A great example came last week from the world of medicine, specifically vaccinations. Scientific evidence has proven, beyond the slightest shadow of a doubt, that vaccination has saved, and continues to save, untold numbers of lives, especially children. Even further, the elements of society with a weaker immune system - the elderly, infants, people undergoing treatments like chemotherapy - benefit from the "herd immunity" that the vaccinated rest of society provides.

A group of scientists from Dartmouth College, Exeter, Georgia State and the University of Michigan performed a study - original in Journal of Pediatrics, lay review in Slate - to try to understand which of several types of messaging, if any, could change the minds of anti-vaccine parents and thus encourage them to vaccinate their children.

Unfortunately, the results were depressingly even: no message makes any difference.

But while no message made any difference in vaccination rates, one of the messages was more effective in changing parents minds. Called "autism correction," the message uses scientific information and language to describe why vaccines are both safe and effective.

So if "autism correction" actually was effective in changing parents' minds about vaccines, how could it have no impact on vaccination rates?

The answer is even more fascinating. Apparently these parents, even though they knew and understood that vaccination was both safe and effective, could not change their practices! They were emotionally invested in non-vaccination.

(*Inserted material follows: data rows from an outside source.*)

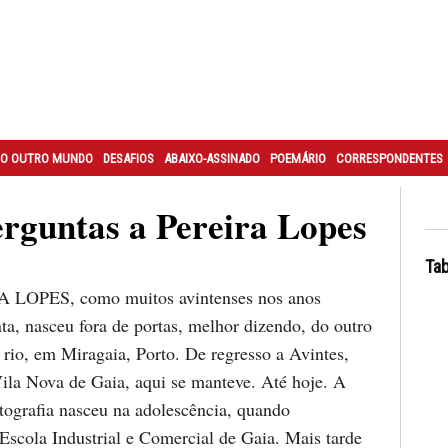
O OUTRO MUNDO
DESAFIOS
ABAIXO-ASSINADO
POEMÁRIO
CORRESPONDENTES
erguntas a Pereira Lopes
Tab
 LOPES, como muitos avintenses nos anos
ta, nasceu fora de portas, melhor dizendo, do outro
 rio, em Miragaia, Porto. De regresso a Avintes,
Vila Nova de Gaia, aqui se manteve. Até hoje. A
otografia nasceu na adolescência, quando
 Escola Industrial e Comercial de Gaia. Mais tarde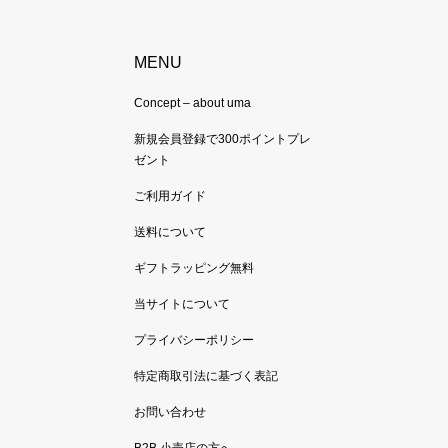
MENU
Concept – about uma
新規会員登録で300ポイントプレ
ゼント
ご利用ガイド
送料について
ギフトラッピング無料
当サイトについて
プライバシーポリシー
特定商取引法に基づく表記
お問い合わせ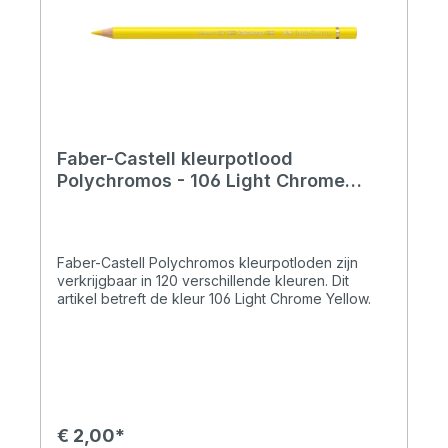
Faber-Castell kleurpotlood
Polychromos - 106 Light Chrome
Yellow
Faber-Castell Polychromos kleurpotloden zijn
verkrijgbaar in 120 verschillende kleuren. Dit
artikel betreft de kleur 106 Light Chrome Yellow.
€ 2,00*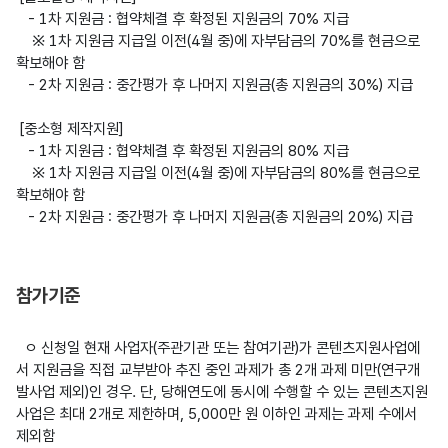
   - 1차 지원금 : 협약체결 후 확정된 지원금의 70% 지급

    ※ 1차 지원금 지급일 이전(4월 중)에 자부담금의 70%를 현금으로 
확보해야 함

   - 2차 지원금 : 중간평가 후 나머지 지원금(총 지원금의 30%) 지급

 [중소형 제작지원]

   - 1차 지원금 : 협약체결 후 확정된 지원금의 80% 지급

    ※ 1차 지원금 지급일 이전(4월 중)에 자부담금의 80%를 현금으로 
확보해야 함

   - 2차 지원금 : 중간평가 후 나머지 지원금(총 지원금의 20%) 지급

참가기준
  ㅇ 신청일 현재 사업자(주관기관 또는 참여기관)가 콘텐츠지원사업에
서 지원금을 직접 교부받아 추진 중인 과제가 총 2개 과제 미만(연구개
발사업 제외)인 경우. 단, 당해연도에 동시에 수행할 수 있는 콘텐츠지원
사업은 최대 2개로 제한하며, 5,000만 원 이하인 과제는 과제 수에서 
제외함
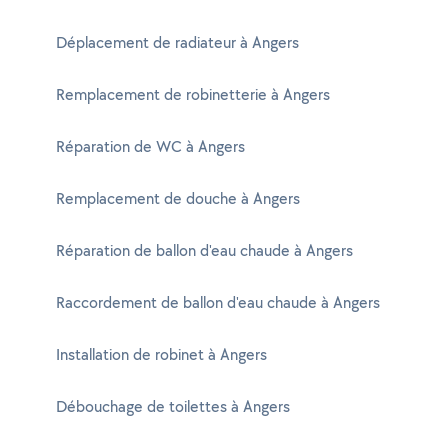
Déplacement de radiateur à Angers
Remplacement de robinetterie à Angers
Réparation de WC à Angers
Remplacement de douche à Angers
Réparation de ballon d'eau chaude à Angers
Raccordement de ballon d'eau chaude à Angers
Installation de robinet à Angers
Débouchage de toilettes à Angers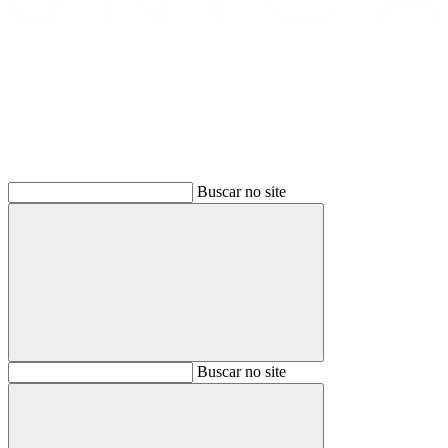
Buscar
Buscar no site
Buscar
Buscar no site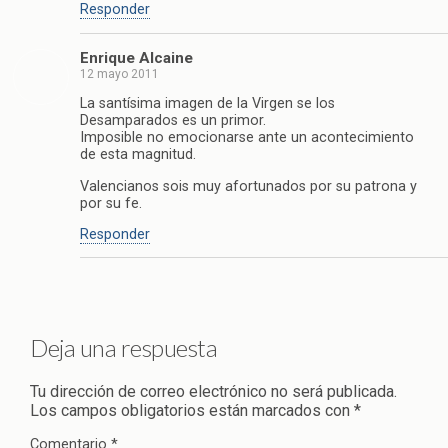
Responder
Enrique Alcaine
12 mayo 2011
La santísima imagen de la Virgen se los
Desamparados es un primor.
Imposible no emocionarse ante un acontecimiento
de esta magnitud.
Valencianos sois muy afortunados por su patrona y
por su fe.
Responder
Deja una respuesta
Tu dirección de correo electrónico no será publicada.
Los campos obligatorios están marcados con
*
Comentario
*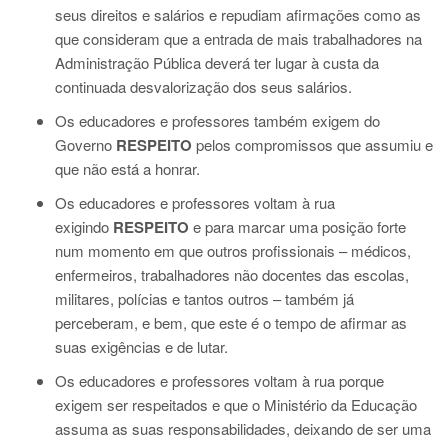
seus direitos e salários e repudiam afirmações como as
que consideram que a entrada de mais trabalhadores na
Administração Pública deverá ter lugar à custa da
continuada desvalorização dos seus salários.
Os educadores e professores
também exigem do
Governo
RESPEITO
pelos compromissos que assumiu e
que não está a honrar.
Os educadores e professores
voltam à rua
exigindo
RESPEITO
e para marcar uma posição forte
num momento em que outros profissionais – médicos,
enfermeiros, trabalhadores não docentes das escolas,
militares, polícias e tantos outros – também já
perceberam, e bem, que este é o tempo de afirmar as
suas exigências e de lutar.
Os educadores e professores
voltam à rua porque
exigem ser respeitados e que o Ministério da Educação
assuma as suas responsabilidades, deixando de ser uma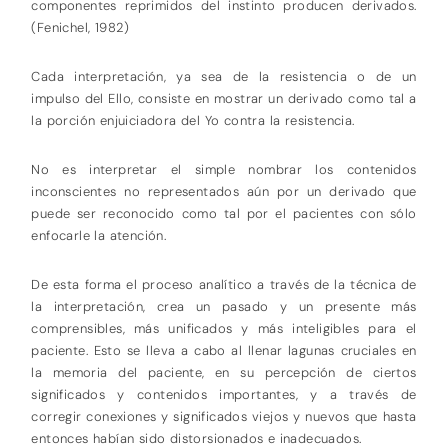
componentes reprimidos del instinto producen derivados.
(Fenichel, 1982)
Cada interpretación, ya sea de la resistencia o de un
impulso del Ello, consiste en mostrar un derivado como tal a
la porción enjuiciadora del Yo contra la resistencia.
No es interpretar el simple nombrar los contenidos
inconscientes no representados aún por un derivado que
puede ser reconocido como tal por el pacientes con sólo
enfocarle la atención.
De esta forma el proceso analítico a través de la técnica de
la interpretación, crea un pasado y un presente más
comprensibles, más unificados y más inteligibles para el
paciente. Esto se lleva a cabo al llenar lagunas cruciales en
la memoria del paciente, en su percepción de ciertos
significados y contenidos importantes, y a través de
corregir conexiones y significados viejos y nuevos que hasta
entonces habían sido distorsionados e inadecuados.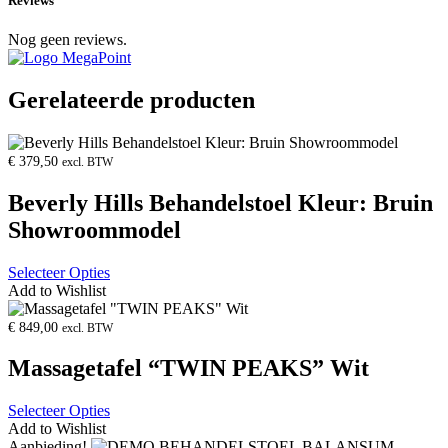
Reviews
Nog geen reviews.
Gerelateerde producten
Product
openen
€
379,50
excl. BTW
Beverly Hills Behandelstoel Kleur: Bruin
Showroommodel
Selecteer Opties
Add to Wishlist
Product
openen
€
849,00
excl. BTW
Massagetafel “TWIN PEAKS” Wit
Selecteer Opties
Add to Wishlist
Product
Aanbieding!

Put in other terms: they did not refuse to vaccinate because they believed it was unsafe or ineffective; they believed it was unsafe and ineffective in order to provide a rationale for their emotional need to refuse to vaccinate. Once presented with scientific evidence to the contrary, they accepted the rationale, but did not change their behaviour... because the underlying emotions had not changed.

Trying to get parents to vaccinate their children may be a nobler calling than trying to sell enterprise software, but both have the same underlying dynamics of reason and emotion.

Everyone is in sales. Everyone is a buyer. Just don't expect buyers to be rational.